Engine is built on the opposite assumption: that you should be able to see, in real time, every read, every rule check, every order, every fill the agent generates on your behalf, and that any product that won't show you those things is hiding something that's going to cost you money.

This essay is the long version of why.

Why opacity is profitable for the vendor

Start with the incentive. If you sell trading software, the cheapest version of the business is a fixed monthly fee with no transparency. You charge the user, you don't tell them anything, and they decide whether to renew based on their P&L screenshot. That's information they have to interpret in isolation, with no way to validate it against the strategy they thought they were buying.

This works for the vendor for three reasons.

You can hide losing months in the average. A monthly subscription means the user evaluates you on a rolling window. If you lose money in May and make money in June, the user remembers June. If you'd had to publish every trade in May, the user would have left in May.

You can charge for things that aren't happening. A "fully managed AI trading bot" can be a cron job that holds spot ETH. A "research-grade signal feed" can be a Twitter scraper. Without a decision log, the user has no way to tell whether the model is doing anything at all, much less anything complex.

Disputes are unfalsifiable. When a user asks why a trade lost money, "the model thought there was an edge" is an answer that ends the conversation. The user can't push on it. They can't verify it. They can either accept it or leave; there's no in-between.

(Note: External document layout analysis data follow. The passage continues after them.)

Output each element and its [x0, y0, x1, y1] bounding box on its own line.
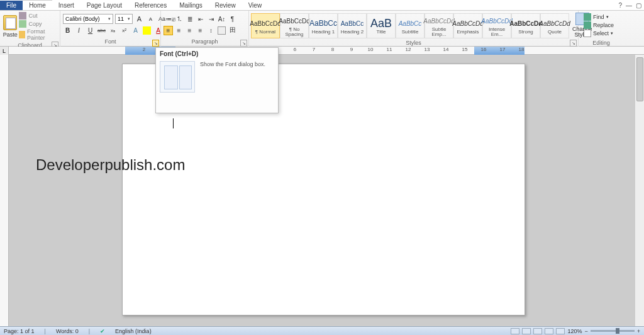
underline-button[interactable]: U [86, 26, 95, 35]
tab-mailings[interactable]: Mailings [173, 1, 209, 10]
italic-button[interactable]: I [74, 26, 84, 35]
strike-button[interactable]: abc [97, 26, 106, 35]
bold-button[interactable]: B [63, 26, 72, 35]
select-icon [584, 30, 591, 37]
style-item-strong[interactable]: AaBbCcDcStrong [511, 13, 540, 38]
style-item-subtitle[interactable]: AaBbCcSubtitle [396, 13, 425, 38]
numbering-button[interactable]: ⒈ [174, 14, 184, 24]
tab-insert[interactable]: Insert [52, 1, 80, 10]
group-paragraph: ≔ ⒈ ≣ ⇤ ⇥ A↕ ¶ ≡ ≡ ≡ ≡ ↕ 田 [161, 11, 249, 47]
shrink-font-button[interactable]: A [146, 14, 155, 24]
superscript-button[interactable]: x² [119, 26, 129, 35]
view-print-button[interactable] [511, 328, 519, 334]
paragraph-launcher[interactable]: ↘ [240, 40, 247, 47]
replace-icon [584, 21, 591, 29]
tab-page-layout[interactable]: Page Layout [80, 1, 128, 10]
font-name-combo[interactable]: Calibri (Body)▾ [63, 14, 113, 24]
tab-home[interactable]: Home [23, 0, 52, 10]
zoom-in-button[interactable]: + [637, 328, 640, 334]
font-name-value: Calibri (Body) [65, 16, 100, 22]
help-icon[interactable]: ? [618, 2, 622, 9]
style-item-heading-1[interactable]: AaBbCcHeading 1 [309, 13, 338, 38]
subscript-button[interactable]: x₂ [108, 26, 118, 35]
brush-icon [19, 31, 25, 38]
style-name-label: Quote [548, 30, 562, 35]
tab-review[interactable]: Review [209, 1, 242, 10]
paste-button[interactable]: Paste [3, 15, 18, 38]
style-item-heading-2[interactable]: AaBbCcHeading 2 [338, 13, 367, 38]
text-effects-button[interactable]: A [131, 26, 140, 35]
align-left-button[interactable]: ≡ [164, 26, 173, 35]
replace-button[interactable]: Replace [584, 21, 614, 29]
view-web-button[interactable] [533, 328, 542, 334]
decrease-indent-button[interactable]: ⇤ [196, 14, 205, 24]
style-name-label: ¶ No Spacing [280, 27, 308, 37]
shading-button[interactable] [217, 26, 226, 35]
vertical-scrollbar[interactable] [635, 55, 644, 326]
editing-group-label: Editing [592, 40, 610, 46]
style-preview: AaBbCc [341, 17, 364, 30]
view-outline-button[interactable] [545, 328, 553, 334]
style-preview: AaBbCcDd [539, 17, 570, 30]
chevron-down-icon: ▾ [108, 16, 111, 21]
increase-indent-button[interactable]: ⇥ [206, 14, 216, 24]
select-button[interactable]: Select▾ [584, 30, 614, 37]
find-button[interactable]: Find▾ [584, 13, 614, 21]
format-painter-button[interactable]: Format Painter [19, 28, 57, 41]
restore-icon[interactable]: ▢ [636, 2, 641, 9]
bullets-button[interactable]: ≔ [164, 14, 173, 24]
spellcheck-icon[interactable]: ✔ [100, 328, 105, 334]
tab-view[interactable]: View [242, 1, 269, 10]
ribbon-tabs: File Home Insert Page Layout References … [0, 0, 644, 11]
zoom-value[interactable]: 120% [567, 328, 582, 334]
align-right-button[interactable]: ≡ [185, 26, 194, 35]
align-center-button[interactable]: ≡ [174, 26, 184, 35]
grow-font-button[interactable]: A [135, 14, 144, 24]
font-size-combo[interactable]: 11▾ [115, 14, 133, 24]
status-words[interactable]: Words: 0 [56, 328, 79, 334]
zoom-slider[interactable] [591, 330, 635, 332]
style-name-label: Subtitle [402, 30, 419, 35]
tab-references[interactable]: References [128, 1, 173, 10]
style-name-label: Subtle Emp... [425, 27, 453, 37]
style-item--no-spacing[interactable]: AaBbCcDd¶ No Spacing [280, 13, 309, 38]
style-item-quote[interactable]: AaBbCcDdQuote [540, 13, 569, 38]
style-name-label: ¶ Normal [255, 30, 275, 35]
status-language[interactable]: English (India) [115, 328, 152, 334]
view-draft-button[interactable] [556, 328, 565, 334]
style-name-label: Heading 1 [312, 30, 335, 35]
justify-button[interactable]: ≡ [196, 26, 205, 35]
minimize-icon[interactable]: — [626, 2, 632, 9]
style-preview: AaBbCcDd [452, 17, 483, 30]
style-item-emphasis[interactable]: AaBbCcDdEmphasis [453, 13, 482, 38]
line-spacing-button[interactable]: ↕ [206, 26, 216, 35]
tooltip-preview-image [160, 61, 195, 93]
style-preview: AaBbCc [399, 17, 422, 30]
style-item--normal[interactable]: AaBbCcDd¶ Normal [251, 13, 280, 38]
tab-file[interactable]: File [0, 1, 23, 10]
font-launcher[interactable]: ↘ [152, 40, 159, 47]
styles-launcher[interactable]: ↘ [570, 40, 577, 47]
sort-button[interactable]: A↕ [217, 14, 226, 24]
zoom-slider-thumb[interactable] [616, 328, 619, 334]
group-clipboard: Paste Cut Copy Format Painter Clipboard↘ [0, 11, 60, 47]
copy-button[interactable]: Copy [19, 20, 57, 28]
font-size-value: 11 [118, 16, 124, 22]
view-reading-button[interactable] [522, 328, 531, 334]
style-item-title[interactable]: AaBTitle [367, 13, 396, 38]
status-page[interactable]: Page: 1 of 1 [4, 328, 35, 334]
highlight-button[interactable] [142, 26, 152, 35]
status-bar: Page: 1 of 1 | Words: 0 | ✔ English (Ind… [0, 326, 644, 335]
zoom-out-button[interactable]: − [584, 328, 587, 334]
show-marks-button[interactable]: ¶ [228, 14, 237, 24]
style-item-intense-em-[interactable]: AaBbCcDdIntense Em... [482, 13, 511, 38]
scrollbar-thumb[interactable] [636, 57, 643, 101]
font-dialog-tooltip: Font (Ctrl+D) Show the Font dialog box. [155, 47, 279, 113]
style-name-label: Heading 2 [341, 30, 364, 35]
text-cursor [173, 118, 174, 128]
cut-button[interactable]: Cut [19, 12, 57, 20]
style-item-subtle-emp-[interactable]: AaBbCcDdSubtle Emp... [425, 13, 453, 38]
borders-button[interactable]: 田 [228, 26, 237, 35]
paragraph-group-label: Paragraph [191, 38, 218, 45]
multilevel-button[interactable]: ≣ [185, 14, 194, 24]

These are good business reasons, and they're why most of the products in this market work this way. They are, however, not aligned with the user's interest. The user wants to know.

Why transparency is profitable for the user

The mirror argument: an opaque trading product cannot, structurally, be improved by its user.

Trading is a long feedback loop. You change something, you wait, you see what happens, you update your model. If the only thing the user sees is the P&L number, the loop is too coarse to learn from. They can tell whether the strategy is making or losing money, but they can't tell why, and so they can't tell which part to change.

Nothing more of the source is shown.